• [TASK DIRECTIONS]
Write out the data below exactly as given, without any of its pictures.

(Extracted page text data)
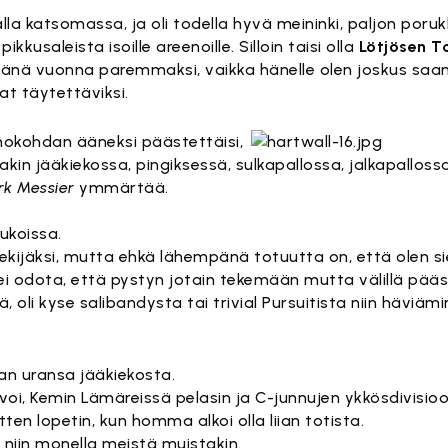
lla katsomassa, ja oli todella hyvä meininki, paljon porukk
kusaleista isoille areenoille. Silloin taisi olla
Lötjösen T
änä vuonna paremmaksi, vaikka hänelle olen joskus saan
at täytettäviksi.
hokohdan ääneksi päästettäisi,
nakin jääkiekossa, pingiksessä, sulkapallossa, jalkapalloss
rk Messier
ymmärtää.
lukoissa.
tekijäksi, mutta ehkä lähempänä totuutta on, että olen sie
ei odota, että pystyn jotain tekemään mutta välillä pä
, oli kyse salibandysta tai trivial Pursuitista niin häviäm
jan uransa jääkiekosta.
 voi, Kemin Lämäreissä pelasin ja C-junnujen ykkösdivisioon
tten lopetin, kun homma alkoi olla liian totista.
 niin monella meistä muistakin.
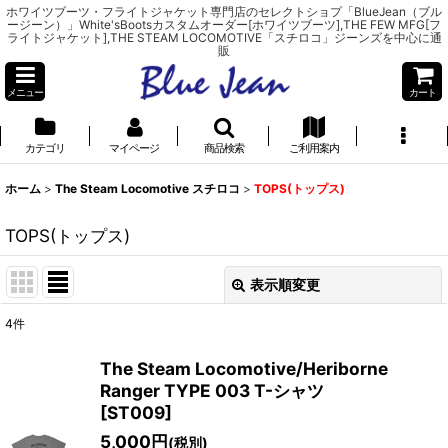
ホワイツブーツ・フライトジャケット専門店のセレクトショプ「BlueJean（ブル
ージーン）」White'sBootsカスタムオーダー[ホワイツブーツ],THE FEW MFG[フ
ライトジャケット],THE STEAM LOCOMOTIVE「スチロコ」ジーンズを中心に通
販
メニュー
カート
カテゴリ
マイページ
商品検索
ご利用案内
ホーム
>
The Steam Locomotive スチロコ
>
TOPS(トップス)
TOPS(トップス)
表示順変更
閉じる
4
件
表示数
:
The Steam Locomotive/Heriborne
Ranger TYPE 003 T-シャツ
並び順
:
[
ST009
]
5,000
円
(税別)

• [ANSWER TO THIS TASK]
lla katsomassa, ja oli todella hyvä meininki, paljon porukk
kusaleista isoille areenoille. Silloin taisi olla
Lötjösen T
änä vuonna paremmaksi, vaikka hänelle olen joskus saan
at täytettäviksi.
hokohdan ääneksi päästettäisi,
nakin jääkiekossa, pingiksessä, sulkapallossa, jalkapalloss
rk Messier
ymmärtää.
lukoissa.
tekijäksi, mutta ehkä lähempänä totuutta on, että olen sie
ei odota, että pystyn jotain tekemään mutta välillä pä
, oli kyse salibandysta tai trivial Pursuitista niin häviäm
jan uransa jääkiekosta.
 voi, Kemin Lämäreissä pelasin ja C-junnujen ykkösdivisioon
tten lopetin, kun homma alkoi olla liian totista.
 niin monella meistä muistakin.
ホワイツブーツ・フライトジャケット専門店のセレクトショプ「BlueJean（ブル
ージーン）」White'sBootsカスタムオーダー[ホワイツブーツ],THE FEW MFG[フ
ライトジャケット],THE STEAM LOCOMOTIVE「スチロコ」ジーンズを中心に通
販
メニュー
カート
カテゴリ
マイページ
商品検索
ご利用案内
ホーム
>
The Steam Locomotive スチロコ
>
TOPS(トップス)
TOPS(トップス)
表示順変更
閉じる
4
件
表示数
:
The Steam Locomotive/Heriborne
Ranger TYPE 003 T-シャツ
並び順
:
[
ST009
]
5,000
円
(税別)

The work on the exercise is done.